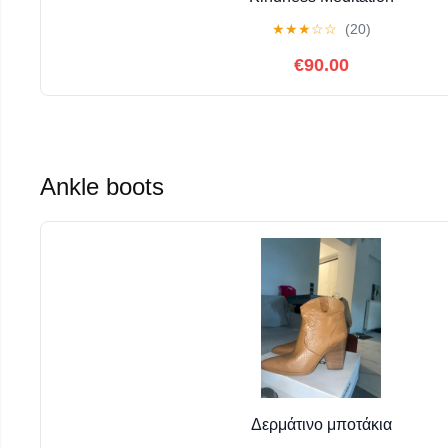
★
★
★
☆
☆
(20)
€90.00
Ankle boots
Δερμάτινο μποτάκια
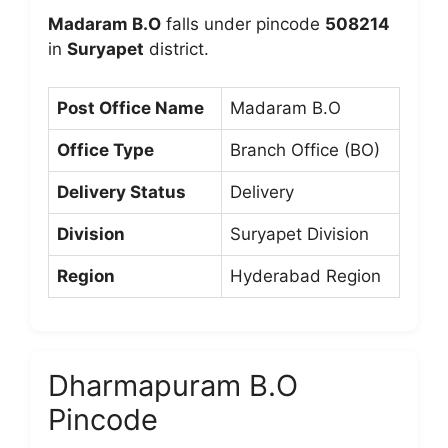
Madaram B.O
falls under pincode
508214
in
Suryapet
district.
Post Office Name
Madaram B.O
Office Type
Branch Office (BO)
Delivery Status
Delivery
Division
Suryapet Division
Region
Hyderabad Region
Dharmapuram B.O
Pincode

+++

Pick every line from the listing holding the string "Office", and copy it.

■ **RESPONSE TO THIS EXERCISE**:
Post Office Name
Office Type
Branch Office (BO)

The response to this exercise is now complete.